The 555 timer chip is extremely robust and stable 8-pin device that can be operated either as a very accurate
Monostable,
Bistable or
Astable
Multivibrator to produce a variety of applications such as one-shot or
delay timers, pulse generation, LED and lamp flashers, alarms and tone
generation, logic clocks, frequency division, power supplies and
converters etc, in fact any circuit that requires some form of time
control as the list is endless.
The single
555 Timer
chip in its basic form is a Bipolar 8-pin mini Dual-in-line Package
(DIP) device consisting of some 25 transistors, 2 diodes and about 16
resistors arranged to form two comparators, a flip-flop and a high
current output stage as shown below. As well as the 555 Timer there is
also available the NE556 Timer Oscillator which combines TWO individual
555’s within a single 14-pin DIP package and low power CMOS versions of
the single 555 timer such as the 7555 and LMC555 which use MOSFET
transistors instead.
A simplified “block diagram” representing the internal circuitry of the
555 timer is given below with a brief explanation of each of its connecting pins to help provide a clearer understanding of how it works.
555 Timer Block Diagram
| • Pin 1. – |
Ground, The ground pin connects the 555 timer to the negative (0v) supply rail.
|
| • Pin 2. – |
Trigger, The negative input to comparator No 1. A negative
pulse on this pin “sets” the internal Flip-flop when the voltage drops
below 1/3Vcc causing the output to switch from a “LOW” to a “HIGH”
state.
|
| • Pin 3. – |
Output, The output pin can drive any TTL circuit and is
capable of sourcing or sinking up to 200mA of current at an output
voltage equal to approximately Vcc – 1.5V so small speakers, LEDs or
motors can be connected directly to the output.
|
| • Pin 4. – |
Reset, This pin is used to “reset” the internal Flip-flop
controlling the state of the output, pin 3. This is an active-low input
and is generally connected to a logic “1” level when not used to prevent
any unwanted resetting of the output.
|
| • Pin 5. – |
Control Voltage, This pin controls the timing of the 555 by
overriding the 2/3Vcc level of the voltage divider network. By applying a
voltage to this pin the width of the output signal can be varied
independently of the RC timing network. When not used it is connected to
ground via a 10nF capacitor to eliminate any noise.
|
| • Pin 6. – |
Threshold, The positive input to comparator No 2. This pin is
used to reset the Flip-flop when the voltage applied to it exceeds
2/3Vcc causing the output to switch from “HIGH” to “LOW” state. This pin
connects directly to the RC timing circuit.
|
| • Pin 7. – |
Discharge, The discharge pin is connected directly to the
Collector of an internal NPN transistor which is used to “discharge” the
timing capacitor to ground when the output at pin 3 switches “LOW”.
|
| • Pin 8. – |
Supply +Vcc, This is the power supply pin and for general purpose TTL 555 timers is between 4.5V and 15V.
|
The
555 Timers name comes from the fact that there are three
5kΩ
resistors connected together internally producing a voltage divider
network between the supply voltage at pin 8 and ground at pin 1. The
voltage across this series resistive network holds the negative
inverting input of comparator two at 2/3Vcc and the positive
non-inverting input to comparator one at 1/3Vcc.

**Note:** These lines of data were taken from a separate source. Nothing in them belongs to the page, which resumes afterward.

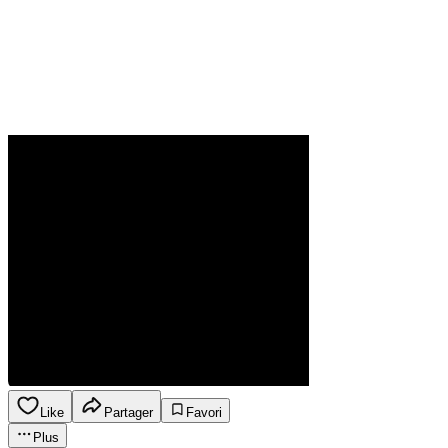
Like
Partager
Favori
Plus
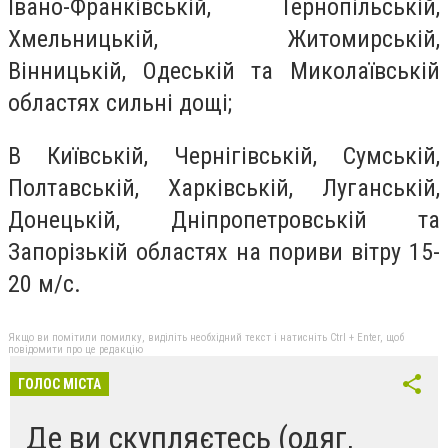
Івано-Франківській, Тернопільській,
Хмельницькій, Житомирській,
Вінницькій, Одеській та Миколаївській
областях сильні дощі;
В Київській, Чернігівській, Сумській,
Полтавській, Харківській, Луганській,
Донецькій, Дніпропетровській та
Запорізькій областях на пориви вітру 15-
20 м/с.
Якщо ви помітили помилку, виділіть необхідний текст і натисніть Ctrl + Enter, щоб
повідомити про це редакцію
ГОЛОС МІСТА
Де ви скупляєтесь (одяг,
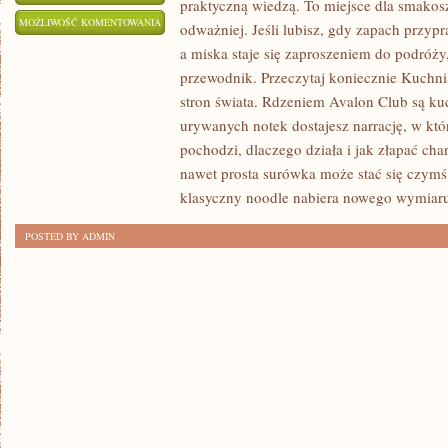
praktyczną wiedzą. To miejsce dla smakos
NAJLEPSZE
MOŻLIWOŚĆ KOMENTOWANIA
odważniej. Jeśli lubisz, gdy zapach przyp
RESTAURACJE
ZOSTAŁA WYŁĄCZONA
a miska staje się zaproszeniem do podróży
W
przewodnik. Przeczytaj koniecznie Kuchni
EUROPIE
stron świata. Rdzeniem Avalon Club są kuc
I
urywanych notek dostajesz narrację, w któ
DANIA
pochodzi, dlaczego działa i jak złapać cha
nawet prosta surówka może stać się czymś
JEDNOGARNKOWE
klasyczny noodle nabiera nowego wymiaru
I
COMFORT
POSTED BY ADMIN
FOOD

The two comparators produce an output voltage dependant upon the
voltage difference at their inputs which is determined by the charging
and discharging action of the externally connected
RC
network. The outputs from both comparators are connected to the two
inputs of the flip-flop which in turn produces either a “HIGH” or “LOW”
level output at
Q based on the states of its
inputs. The output from the flip-flop is used to control a high current
output switching stage to drive the connected load producing either a
“HIGH” or “LOW” voltage level at the output pin.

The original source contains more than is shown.